Fluoride Action Network

Border Town Mystery: Why are so many Brownsville babies being born brainless?

Source: Newsday (New York, NY) | Staff Correspondent
Posted on July 12th, 1992
Location: Mexico

Brownsville, Texas – On a hairpin bend of the Rio Grande, where the south wind from Mexico carries the sweet smell of freshly cut sorghum and the stench of chemicals, something terrible befell Janet Ramirez.

The child she had prayed for, her first, was born dead with a tangled mass of nerve endings instead of a brain.

“I held her in my arms for ten minutes, and then my husband took her for half an hour. He didn’t want to let her go, but the man from the funeral home was waiting to take her away,” said Ramirez, 22, remembering last year’s birth of tiny Maria Guadelupe.

Here at the southernmost tip of Texas, mothers are giving birth to babies without brains at eight times the nationwide rate – more frequently than anywhere else in the United States and many Third World nations. Why this is happening remains a medical mystery. But local doctors and environmental activists believe the answer lies just across the muddy Rio Grande in Matamoros, Mexico, where a U.S.-led industrial boom has spawned widespread toxic contamination. Scientific studies conducted around the world have suggested that exposure to toxic chemicals, as well as heavy pesticide use or poor nutrition, can increase the risk of the birth defect, known as anencephaly.

A yearlong study of the Brownsville anencephalies released 11 days ago by state and federal health investigators failed to identify any cause, and additional studies are planned. Whatever the explanation, the ongoing search for answers has focused new attention on conditions along the entire 2,000-mile U.S.-Mexico border, where poverty is endemic, environmental enforcement is spotty and an industrial revolution in Mexican border cities is accelerating.

“We have been the forgotten corner of the country for so long, it’s amazing to us that people are starting to pay attention,” said Dr. Margaret Wells Diaz, the local physician who first detected the cluster of anencephalies. Ultimately, 24 were identified in 1990-91 . “I just wonder how many more babies are going to have to die before anything really changes,” she said.

Almost 10 million people live in a 130-mile-wide strip straddling the border from Texas to California – 95 percent of them jammed into 14 pairs of sister cities stretching from Brownsville-Matamoros to San Diego-Tijuana.

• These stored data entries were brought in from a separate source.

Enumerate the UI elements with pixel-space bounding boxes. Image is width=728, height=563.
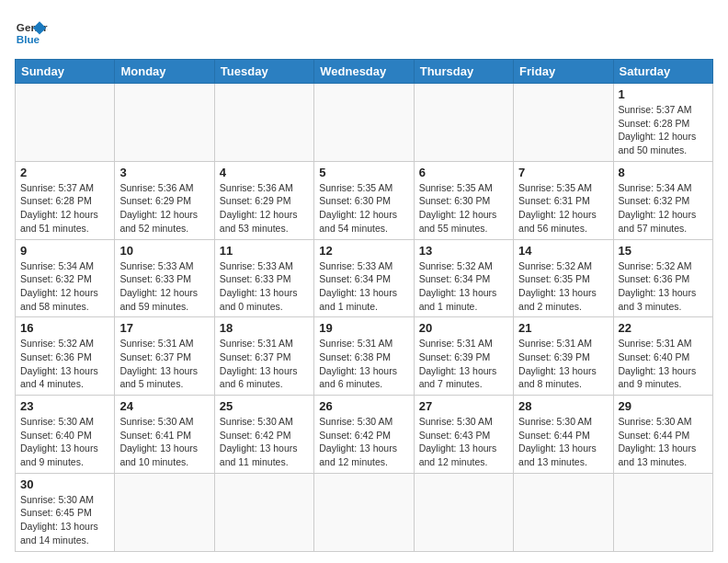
calendar-cell: 7Sunrise: 5:35 AM Sunset: 6:31 PM Daylig… (514, 161, 613, 239)
calendar-cell: 30Sunrise: 5:30 AM Sunset: 6:45 PM Dayli… (16, 473, 115, 551)
calendar-cell (314, 84, 414, 162)
day-number: 5 (319, 166, 408, 179)
calendar-cell: 8Sunrise: 5:34 AM Sunset: 6:32 PM Daylig… (613, 161, 712, 239)
day-header-thursday: Thursday (414, 60, 513, 84)
day-info: Sunrise: 5:30 AM Sunset: 6:40 PM Dayligh… (20, 415, 109, 469)
day-number: 28 (518, 399, 608, 413)
day-info: Sunrise: 5:33 AM Sunset: 6:34 PM Dayligh… (319, 259, 408, 314)
logo-icon: General Blue (15, 15, 48, 48)
day-info: Sunrise: 5:31 AM Sunset: 6:38 PM Dayligh… (319, 337, 408, 391)
calendar-cell (414, 84, 513, 162)
calendar-cell: 28Sunrise: 5:30 AM Sunset: 6:44 PM Dayli… (514, 396, 613, 474)
calendar-cell: 10Sunrise: 5:33 AM Sunset: 6:33 PM Dayli… (115, 239, 214, 317)
day-number: 24 (119, 399, 209, 413)
logo: General Blue (15, 15, 48, 48)
calendar-cell (514, 473, 613, 551)
day-info: Sunrise: 5:34 AM Sunset: 6:32 PM Dayligh… (619, 181, 708, 236)
day-info: Sunrise: 5:35 AM Sunset: 6:30 PM Dayligh… (319, 181, 408, 236)
day-info: Sunrise: 5:32 AM Sunset: 6:34 PM Dayligh… (419, 259, 508, 314)
calendar-cell: 4Sunrise: 5:36 AM Sunset: 6:29 PM Daylig… (214, 161, 313, 239)
day-number: 30 (20, 477, 109, 491)
day-number: 12 (319, 244, 408, 258)
calendar-cell (613, 473, 712, 551)
calendar-cell: 12Sunrise: 5:33 AM Sunset: 6:34 PM Dayli… (314, 239, 414, 317)
day-number: 9 (20, 244, 109, 258)
header: General Blue (15, 15, 713, 48)
calendar-cell: 25Sunrise: 5:30 AM Sunset: 6:42 PM Dayli… (214, 396, 313, 474)
calendar: SundayMondayTuesdayWednesdayThursdayFrid… (15, 59, 713, 552)
day-info: Sunrise: 5:31 AM Sunset: 6:37 PM Dayligh… (220, 337, 309, 391)
calendar-cell: 13Sunrise: 5:32 AM Sunset: 6:34 PM Dayli… (414, 239, 513, 317)
calendar-cell: 23Sunrise: 5:30 AM Sunset: 6:40 PM Dayli… (16, 396, 115, 474)
day-number: 10 (119, 244, 209, 258)
day-number: 27 (419, 399, 508, 413)
day-number: 1 (619, 87, 708, 101)
calendar-cell: 26Sunrise: 5:30 AM Sunset: 6:42 PM Dayli… (314, 396, 414, 474)
calendar-week-row: 2Sunrise: 5:37 AM Sunset: 6:28 PM Daylig… (16, 161, 713, 239)
day-number: 14 (518, 244, 608, 258)
day-number: 23 (20, 399, 109, 413)
day-number: 19 (319, 321, 408, 335)
day-info: Sunrise: 5:37 AM Sunset: 6:28 PM Dayligh… (20, 181, 109, 236)
calendar-week-row: 16Sunrise: 5:32 AM Sunset: 6:36 PM Dayli… (16, 317, 713, 396)
day-info: Sunrise: 5:30 AM Sunset: 6:42 PM Dayligh… (319, 415, 408, 469)
day-number: 18 (220, 321, 309, 335)
calendar-cell: 27Sunrise: 5:30 AM Sunset: 6:43 PM Dayli… (414, 396, 513, 474)
day-number: 25 (220, 399, 309, 413)
calendar-cell: 6Sunrise: 5:35 AM Sunset: 6:30 PM Daylig… (414, 161, 513, 239)
day-number: 2 (20, 166, 109, 179)
day-header-wednesday: Wednesday (314, 60, 414, 84)
calendar-week-row: 9Sunrise: 5:34 AM Sunset: 6:32 PM Daylig… (16, 239, 713, 317)
day-number: 3 (119, 166, 209, 179)
day-info: Sunrise: 5:32 AM Sunset: 6:35 PM Dayligh… (518, 259, 608, 314)
calendar-cell: 9Sunrise: 5:34 AM Sunset: 6:32 PM Daylig… (16, 239, 115, 317)
day-number: 15 (619, 244, 708, 258)
day-number: 4 (220, 166, 309, 179)
calendar-cell: 5Sunrise: 5:35 AM Sunset: 6:30 PM Daylig… (314, 161, 414, 239)
day-info: Sunrise: 5:32 AM Sunset: 6:36 PM Dayligh… (20, 337, 109, 391)
day-number: 8 (619, 166, 708, 179)
day-header-sunday: Sunday (16, 60, 115, 84)
day-info: Sunrise: 5:36 AM Sunset: 6:29 PM Dayligh… (220, 181, 309, 236)
day-number: 17 (119, 321, 209, 335)
day-number: 7 (518, 166, 608, 179)
calendar-header-row: SundayMondayTuesdayWednesdayThursdayFrid… (16, 60, 713, 84)
day-header-monday: Monday (115, 60, 214, 84)
calendar-cell (214, 84, 313, 162)
day-number: 11 (220, 244, 309, 258)
calendar-cell: 14Sunrise: 5:32 AM Sunset: 6:35 PM Dayli… (514, 239, 613, 317)
day-info: Sunrise: 5:33 AM Sunset: 6:33 PM Dayligh… (220, 259, 309, 314)
calendar-cell (16, 84, 115, 162)
calendar-cell: 1Sunrise: 5:37 AM Sunset: 6:28 PM Daylig… (613, 84, 712, 162)
day-number: 16 (20, 321, 109, 335)
calendar-cell: 2Sunrise: 5:37 AM Sunset: 6:28 PM Daylig… (16, 161, 115, 239)
day-number: 20 (419, 321, 508, 335)
calendar-cell: 21Sunrise: 5:31 AM Sunset: 6:39 PM Dayli… (514, 317, 613, 396)
calendar-cell: 17Sunrise: 5:31 AM Sunset: 6:37 PM Dayli… (115, 317, 214, 396)
calendar-cell (214, 473, 313, 551)
day-info: Sunrise: 5:33 AM Sunset: 6:33 PM Dayligh… (119, 259, 209, 314)
day-info: Sunrise: 5:32 AM Sunset: 6:36 PM Dayligh… (619, 259, 708, 314)
calendar-week-row: 23Sunrise: 5:30 AM Sunset: 6:40 PM Dayli… (16, 396, 713, 474)
day-info: Sunrise: 5:31 AM Sunset: 6:40 PM Dayligh… (619, 337, 708, 391)
day-header-friday: Friday (514, 60, 613, 84)
day-info: Sunrise: 5:30 AM Sunset: 6:44 PM Dayligh… (518, 415, 608, 469)
day-number: 13 (419, 244, 508, 258)
calendar-cell: 24Sunrise: 5:30 AM Sunset: 6:41 PM Dayli… (115, 396, 214, 474)
day-header-saturday: Saturday (613, 60, 712, 84)
calendar-week-row: 1Sunrise: 5:37 AM Sunset: 6:28 PM Daylig… (16, 84, 713, 162)
calendar-cell (115, 84, 214, 162)
day-info: Sunrise: 5:30 AM Sunset: 6:41 PM Dayligh… (119, 415, 209, 469)
calendar-cell (414, 473, 513, 551)
calendar-week-row: 30Sunrise: 5:30 AM Sunset: 6:45 PM Dayli… (16, 473, 713, 551)
calendar-cell (314, 473, 414, 551)
day-number: 6 (419, 166, 508, 179)
day-number: 26 (319, 399, 408, 413)
day-info: Sunrise: 5:36 AM Sunset: 6:29 PM Dayligh… (119, 181, 209, 236)
day-info: Sunrise: 5:30 AM Sunset: 6:43 PM Dayligh… (419, 415, 508, 469)
day-number: 21 (518, 321, 608, 335)
calendar-cell: 29Sunrise: 5:30 AM Sunset: 6:44 PM Dayli… (613, 396, 712, 474)
calendar-cell: 3Sunrise: 5:36 AM Sunset: 6:29 PM Daylig… (115, 161, 214, 239)
day-info: Sunrise: 5:34 AM Sunset: 6:32 PM Dayligh… (20, 259, 109, 314)
day-info: Sunrise: 5:37 AM Sunset: 6:28 PM Dayligh… (619, 103, 708, 157)
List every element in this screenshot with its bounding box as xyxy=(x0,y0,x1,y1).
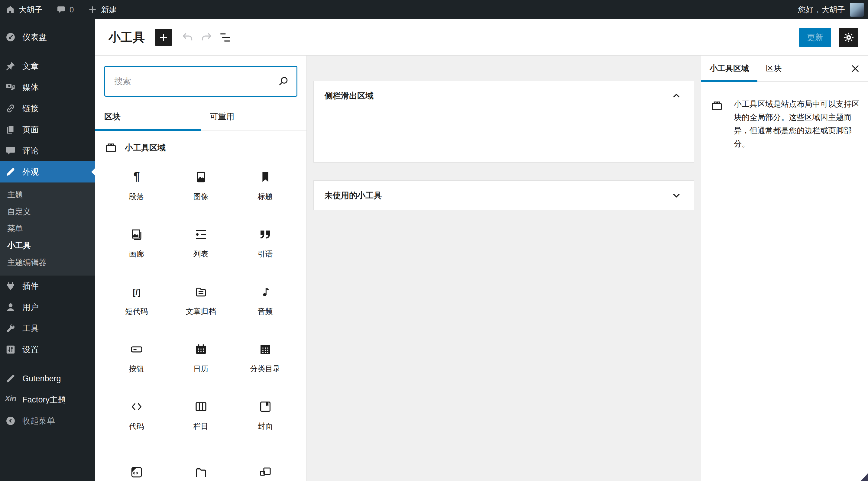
shortcode-icon: [/] xyxy=(129,285,144,299)
block-type-item[interactable]: ¶ 段落 xyxy=(104,157,168,214)
block-grid-partial-row xyxy=(95,444,306,481)
archive-icon xyxy=(194,285,208,299)
block-type-item[interactable]: 分类目录 xyxy=(233,329,298,386)
sidebar-item[interactable]: 工具 xyxy=(0,318,95,339)
site-name: 大胡子 xyxy=(19,4,42,15)
site-menu-item[interactable]: 大胡子 xyxy=(5,4,42,15)
avatar[interactable] xyxy=(850,3,864,17)
submenu-item-label: 小工具 xyxy=(7,240,31,251)
block-type-item[interactable] xyxy=(168,444,233,481)
screen: 大胡子 0 新建 您好，大胡子 仪表盘 文章 xyxy=(0,0,868,481)
sidebar-item-appearance[interactable]: 外观 xyxy=(0,161,95,183)
sidebar-item-label: 仪表盘 xyxy=(22,32,47,42)
sidebar-item[interactable]: 用户 xyxy=(0,297,95,318)
admin-bar-right: 您好，大胡子 xyxy=(798,3,868,17)
settings-sidebar: 小工具区域 区块 小工具区域是站点布局中可以支持区块的全局部分。这些区域因主题而… xyxy=(701,56,868,481)
cover-icon xyxy=(258,399,273,414)
sidebar-item[interactable]: 文章 xyxy=(0,56,95,77)
list-view-button[interactable] xyxy=(217,30,233,45)
submenu-item-label: 自定义 xyxy=(7,206,31,217)
submenu-item[interactable]: 主题 xyxy=(0,186,95,203)
block-type-label: 日历 xyxy=(193,364,209,374)
block-type-item[interactable]: 日历 xyxy=(168,329,233,386)
code-icon xyxy=(129,399,144,414)
audio-icon xyxy=(258,285,273,299)
pages-icon xyxy=(5,124,16,135)
list-view-icon xyxy=(218,31,232,44)
collapse-menu-item[interactable]: 收起菜单 xyxy=(0,410,95,431)
block-type-item[interactable]: 画廊 xyxy=(104,214,168,271)
redo-icon xyxy=(199,31,213,44)
block-type-item[interactable]: 栏目 xyxy=(168,386,233,444)
block-type-item[interactable]: 音频 xyxy=(233,271,298,329)
sidebar-item[interactable]: 评论 xyxy=(0,140,95,161)
paragraph-icon: ¶ xyxy=(129,170,144,184)
block-type-label: 封面 xyxy=(258,421,273,431)
sidebar-item[interactable]: 媒体 xyxy=(0,77,95,98)
settings-toggle-button[interactable] xyxy=(839,28,858,47)
media-icon xyxy=(5,82,16,93)
settings-tab[interactable]: 区块 xyxy=(757,56,790,82)
block-type-item[interactable] xyxy=(104,444,168,481)
submenu-item-label: 菜单 xyxy=(7,223,23,234)
sidebar-item[interactable]: 仪表盘 xyxy=(0,27,95,48)
svg-text:[/]: [/] xyxy=(133,287,140,296)
page-title: 小工具 xyxy=(108,29,145,45)
sidebar-item[interactable]: Xin Factory主题 xyxy=(0,389,95,410)
gear-icon xyxy=(842,31,855,44)
block-type-item[interactable]: 按钮 xyxy=(104,329,168,386)
close-settings-button[interactable] xyxy=(848,61,863,76)
sidebar-item-label: 链接 xyxy=(22,103,39,114)
undo-button[interactable] xyxy=(180,30,195,45)
sidebar-item[interactable]: 插件 xyxy=(0,276,95,297)
block-type-label: 分类目录 xyxy=(250,364,280,374)
block-type-item[interactable]: 文章归档 xyxy=(168,271,233,329)
submenu-item[interactable]: 菜单 xyxy=(0,220,95,237)
user-greeting[interactable]: 您好，大胡子 xyxy=(798,4,845,15)
inserter-tab[interactable]: 可重用 xyxy=(201,103,307,130)
redo-button[interactable] xyxy=(198,30,214,45)
links-icon xyxy=(5,103,16,114)
block-type-item[interactable] xyxy=(233,444,298,481)
block-type-item[interactable]: 封面 xyxy=(233,386,298,444)
widget-area-body[interactable] xyxy=(314,110,694,162)
editor-body: 区块 可重用 小工具区域 ¶ 段落 图像 xyxy=(95,56,868,481)
widget-area-card: 未使用的小工具 xyxy=(313,181,694,210)
widget-area-header[interactable]: 未使用的小工具 xyxy=(314,181,694,210)
sidebar-item[interactable]: 链接 xyxy=(0,98,95,119)
block-type-item[interactable]: 标题 xyxy=(233,157,298,214)
block-type-item[interactable]: [/] 短代码 xyxy=(104,271,168,329)
widget-area-header[interactable]: 侧栏滑出区域 xyxy=(314,81,694,110)
add-block-button[interactable] xyxy=(155,29,172,46)
submenu-item[interactable]: 主题编辑器 xyxy=(0,254,95,271)
quote-icon xyxy=(258,227,273,242)
search-icon xyxy=(276,74,291,89)
comments-menu-item[interactable]: 0 xyxy=(56,5,74,14)
settings-tab[interactable]: 小工具区域 xyxy=(701,56,757,82)
sidebar-item-label: Gutenberg xyxy=(22,374,61,383)
submenu-item[interactable]: 小工具 xyxy=(0,237,95,254)
block-type-item[interactable]: 列表 xyxy=(168,214,233,271)
editor-header: 小工具 更新 xyxy=(95,19,868,56)
sidebar-item-label: Factory主题 xyxy=(22,394,66,405)
block-type-label: 标题 xyxy=(258,192,273,201)
settings-tabs: 小工具区域 区块 xyxy=(701,56,868,82)
block-type-item[interactable]: 代码 xyxy=(104,386,168,444)
new-content-menu-item[interactable]: 新建 xyxy=(88,4,117,15)
close-icon xyxy=(849,62,862,75)
comments-count: 0 xyxy=(69,5,74,14)
widget-area-card: 侧栏滑出区域 xyxy=(313,81,694,163)
submenu-item[interactable]: 自定义 xyxy=(0,203,95,220)
sidebar-item[interactable]: 设置 xyxy=(0,339,95,360)
search-input[interactable] xyxy=(104,66,298,97)
block-type-item[interactable]: 图像 xyxy=(168,157,233,214)
header-actions: 更新 xyxy=(799,28,858,47)
inserter-tab[interactable]: 区块 xyxy=(95,103,201,130)
sidebar-item[interactable]: 页面 xyxy=(0,119,95,140)
sidebar-item[interactable]: Gutenberg xyxy=(0,368,95,389)
block-type-item[interactable]: 引语 xyxy=(233,214,298,271)
columns-icon xyxy=(194,399,208,414)
block-type-label: 音频 xyxy=(258,307,273,316)
widget-area-title: 未使用的小工具 xyxy=(324,190,382,201)
update-button[interactable]: 更新 xyxy=(799,28,831,47)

The population has grown so quickly – by more than 60 percent in 10 years – that Mexican cities like Nuevo Laredo now use the Rio Grande as both an open sewer and a drinking water source. On the far wealthier U.S. side of the border, three-quarters of all households earn less than $ 12,000 annually, and about 215,000 people live in colonias, unincorporated shantytowns that usually lack running water or even primitive sewage treatment.

In recent years, a new element has been added to the Mexican side of this crowded, dirty landscape: export factories. Attracted by favorable Mexican tariff laws and wages of about $ 12 a day for skilled labor, U.S. companies in Mexican border cities now number roughly 1,800, with 20 percent more opening each year. The maquiladoras, as the foreign-owned factories are called, employ about 400,000 people. Many – including General Motors, Zenith and DuPont – are engaged in chemicals processing, electronics and other industries that generate hazardous waste. “There is no poverty in New York that comes even close to the absolutely horrendous conditions that many of these people have to live in,” said Stuart Shalat, an environmental epidemiologist at Texas A&M University. Shalat, who investigated the Love Canal toxic waste site a dozen years ago for New York State, says the border’s environmental problems are “much more severe. You have terrible public health conditions and a polluted environment from multiple sources.”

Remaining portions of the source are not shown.